WHAT IS NEEDED — Your task is to transcribe the entries below exactly, beginning with the line containing "ONAL FUNERAL FLOWE" and ending with the final line, and to add nothing else.

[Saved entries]
____

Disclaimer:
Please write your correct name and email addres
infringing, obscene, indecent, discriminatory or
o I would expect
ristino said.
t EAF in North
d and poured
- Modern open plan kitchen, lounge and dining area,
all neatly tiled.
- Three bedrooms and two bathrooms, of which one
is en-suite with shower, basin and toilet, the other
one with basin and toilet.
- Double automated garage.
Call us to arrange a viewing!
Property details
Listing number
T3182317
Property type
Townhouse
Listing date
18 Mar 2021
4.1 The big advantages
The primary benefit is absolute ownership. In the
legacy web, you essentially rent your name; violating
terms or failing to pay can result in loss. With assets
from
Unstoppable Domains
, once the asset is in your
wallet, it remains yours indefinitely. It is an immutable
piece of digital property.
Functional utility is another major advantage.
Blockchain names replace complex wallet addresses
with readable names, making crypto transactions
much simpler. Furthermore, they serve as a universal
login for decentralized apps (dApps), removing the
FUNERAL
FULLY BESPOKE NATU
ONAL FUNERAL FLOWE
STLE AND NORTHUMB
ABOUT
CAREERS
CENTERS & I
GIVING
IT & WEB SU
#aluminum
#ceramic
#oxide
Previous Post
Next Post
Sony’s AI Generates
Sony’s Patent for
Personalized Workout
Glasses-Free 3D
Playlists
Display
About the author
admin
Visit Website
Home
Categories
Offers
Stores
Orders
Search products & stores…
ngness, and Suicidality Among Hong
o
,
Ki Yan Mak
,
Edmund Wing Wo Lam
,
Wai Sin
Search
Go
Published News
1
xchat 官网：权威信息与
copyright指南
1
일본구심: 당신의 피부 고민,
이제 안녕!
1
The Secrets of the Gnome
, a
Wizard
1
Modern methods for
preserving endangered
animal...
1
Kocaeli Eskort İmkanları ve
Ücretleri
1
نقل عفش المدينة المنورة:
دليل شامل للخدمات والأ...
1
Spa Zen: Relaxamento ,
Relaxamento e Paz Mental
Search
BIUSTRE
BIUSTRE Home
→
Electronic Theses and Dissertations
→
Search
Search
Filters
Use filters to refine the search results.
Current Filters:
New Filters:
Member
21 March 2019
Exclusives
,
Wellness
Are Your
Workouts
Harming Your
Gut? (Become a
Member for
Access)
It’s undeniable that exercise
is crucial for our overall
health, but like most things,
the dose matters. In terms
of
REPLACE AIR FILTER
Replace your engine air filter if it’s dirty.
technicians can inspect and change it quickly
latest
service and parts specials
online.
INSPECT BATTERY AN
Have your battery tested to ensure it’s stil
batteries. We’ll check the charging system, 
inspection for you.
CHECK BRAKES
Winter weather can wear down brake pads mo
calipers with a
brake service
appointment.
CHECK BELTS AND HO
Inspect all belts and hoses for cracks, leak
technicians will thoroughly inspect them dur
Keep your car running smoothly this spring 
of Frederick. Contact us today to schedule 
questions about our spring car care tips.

____

YOUR SOLUTION —
ONAL FUNERAL FLOWE
STLE AND NORTHUMB
ABOUT
CAREERS
CENTERS & I
GIVING
IT & WEB SU
#aluminum
#ceramic
#oxide
Previous Post
Next Post
Sony’s AI Generates
Sony’s Patent for
Personalized Workout
Glasses-Free 3D
Playlists
Display
About the author
admin
Visit Website
Home
Categories
Offers
Stores
Orders
Search products & stores…
ngness, and Suicidality Among Hong
o
,
Ki Yan Mak
,
Edmund Wing Wo Lam
,
Wai Sin
Search
Go
Published News
1
xchat 官网：权威信息与
copyright指南
1
일본구심: 당신의 피부 고민,
이제 안녕!
1
The Secrets of the Gnome
, a
Wizard
1
Modern methods for
preserving endangered
animal...
1
Kocaeli Eskort İmkanları ve
Ücretleri
1
نقل عفش المدينة المنورة:
دليل شامل للخدمات والأ...
1
Spa Zen: Relaxamento ,
Relaxamento e Paz Mental
Search
BIUSTRE
BIUSTRE Home
→
Electronic Theses and Dissertations
→
Search
Search
Filters
Use filters to refine the search results.
Current Filters:
New Filters:
Member
21 March 2019
Exclusives
,
Wellness
Are Your
Workouts
Harming Your
Gut? (Become a
Member for
Access)
It’s undeniable that exercise
is crucial for our overall
health, but like most things,
the dose matters. In terms
of
REPLACE AIR FILTER
Replace your engine air filter if it’s dirty.
technicians can inspect and change it quickly
latest
service and parts specials
online.
INSPECT BATTERY AN
Have your battery tested to ensure it’s stil
batteries. We’ll check the charging system, 
inspection for you.
CHECK BRAKES
Winter weather can wear down brake pads mo
calipers with a
brake service
appointment.
CHECK BELTS AND HO
Inspect all belts and hoses for cracks, leak
technicians will thoroughly inspect them dur
Keep your car running smoothly this spring 
of Frederick. Contact us today to schedule 
questions about our spring car care tips.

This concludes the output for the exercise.